Take the line that contains "advancing our career pursuits." and every line below it to the end of the entries, and give them again exactly, leaving out any pictures.

Provided records Block Start

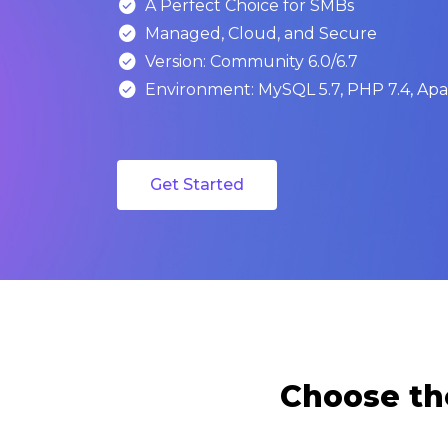

A Perfect Choice for SMBs

Managed, Cloud, and Secure

Version: Community 6.0/6.7

Environment: MySQL 5.7, PHP 7.4, Apac
Get Started
Choose th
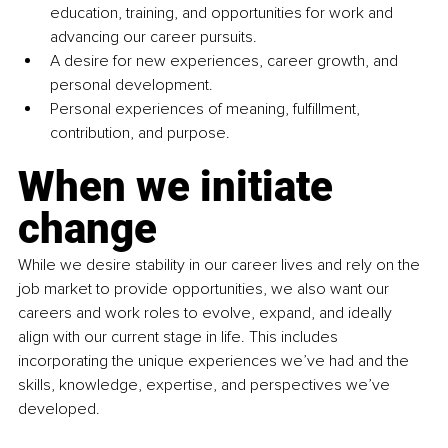
education, training, and opportunities for work and 
advancing our career pursuits.
A desire for new experiences, career growth, and 
personal development.
Personal experiences of meaning, fulfillment, 
contribution, and purpose.
When we initiate 
change
While we desire stability in our career lives and rely on the 
job market to provide opportunities, we also want our 
careers and work roles to evolve, expand, and ideally 
align with our current stage in life. This includes 
incorporating the unique experiences we’ve had and the 
skills, knowledge, expertise, and perspectives we’ve 
developed.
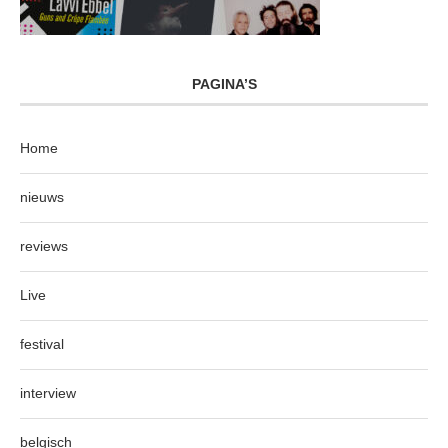
PAGINA’S
Home
nieuws
reviews
Live
festival
interview
belgisch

Provided records Block End

Expected answer =>
advancing our career pursuits.
A desire for new experiences, career growth, and 
personal development.
Personal experiences of meaning, fulfillment, 
contribution, and purpose.
When we initiate 
change
While we desire stability in our career lives and rely on the 
job market to provide opportunities, we also want our 
careers and work roles to evolve, expand, and ideally 
align with our current stage in life. This includes 
incorporating the unique experiences we’ve had and the 
skills, knowledge, expertise, and perspectives we’ve 
developed.
PAGINA’S
Home
nieuws
reviews
Live
festival
interview
belgisch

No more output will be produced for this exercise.